Traders got hit with a geopolitical haymaker Thursday night.

Crude oil surged over 9%, marking its biggest single-day move in nearly five years after Israel launched a surprise military operation targeting Iran’s nuclear and missile infrastructure. The West Texas Intermediate (WTI) crude ripped higher to $74.64, while Brent soared to $75.79 per barrel. That’s not just a pop, that’s a warning flare to every energy trader on the planet.
So, what exactly happened? And how much of this rally is panic, premium, or something more lasting?
Here’s what you should know:
1. The Strike Heard Around the Markets
‼️‼️‼️ “We struck at the heart of Iran’s nuclear enrichment program and its efforts to acquire nuclear weapons — we hit Iran’s main enrichment facility in Natanz.
We also targeted Iran’s leading nuclear scientists, those working on bomb development, and who formed the core of
— #Visioner (#@visionergeo)
4:36 AM • Jun 13, 2025
Israeli Prime Minister Benjamin Netanyahu confirmed the military operation, stating that it targeted Iran’s Natanz enrichment facility, key nuclear scientists, and ballistic missile assets. His message was clear: "This operation will continue for as many days as it takes to remove this threat."
This wasn’t a symbolic move, it was direct, targeted, and far-reaching.

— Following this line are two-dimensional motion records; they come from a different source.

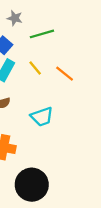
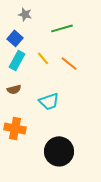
green line: (42, 34) -> (62, 28), moved
black circle: (32, 185) -> (59, 151), moved

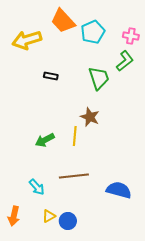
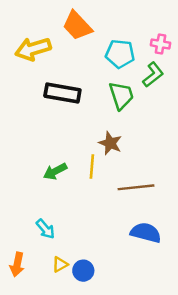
cyan pentagon: (93, 32) -> (120, 54), moved, turned 30
black rectangle: (51, 76) -> (62, 93), size x2.0
brown line: (74, 176) -> (136, 187), moved

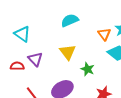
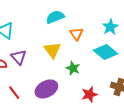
orange triangle: (104, 34) -> (77, 34), moved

Markets responded accordingly.
2. No U.S. Backing, But Plenty of Fallout

U.S. Secretary of State Marco Rubio made it clear: the U.S. had no hand in the strikes. "Our top priority is protecting American forces in the region," he said. Still, the optics are messy. Iran might not split hairs when retaliating.
Israel has since declared a special state of emergency. Tensions are sky-high as Iran weighs its next move. Iranian media reported the death of IRGC Commander Hossein Salami in the strikes, an escalation flashpoint if confirmed.
3. What Traders Are Pricing In Now

The oil rally isn’t just about the damage done. It’s about the risk of what’s coming next. As Andy Lipow of Lipow Oil Associates puts it, any retaliation from Iran targeting U.S. or Israeli interests could lead to a supply shock. And in a tight oil market, even a small disruption sends prices vertical.
Iran’s position in the Strait of Hormuz, through which about 20% of global oil passes, makes this more than a Middle Eastern conflict. It's a global energy security threat.
4. The Political Undercurrent

Here’s where it gets tricky. Trump’s administration has been riding the narrative of low fuel prices as a political win. An oil price surge is bad optics in an election year. If Iran retaliates and energy prices spiral, that political pressure could weigh on future U.S. actions, or lack thereof.
As Lipow bluntly put it: "Iran knows full well that President Donald Trump is focused on lower energy prices."
5. This Isn’t Just Noise, It’s a Shift

Markets have been lulled into ignoring geopolitical risk. But this move by Israel, and the potential retaliatory dominoes it could trigger, just re-priced the risk premium overnight.
Saul Kavonic from MST Marquee summed it up best: this is a "wake-up call." The possibility of escalation is real. If Iran hits back and the U.S. gets pulled in, we’re no longer talking about sentiment moves,we’re talking about structural shocks.
Here’s the takeaway
This isn’t your typical headline-driven pump and dump. The oil spike is grounded in real, developing risk. Us traders should keep eyes locked on Middle East headlines and watch volume for signs of real positioning.
In this kind of market, optionality beats prediction. Manage exposure, hedge with intent, and remember: it only takes one spark to ignite a breakout.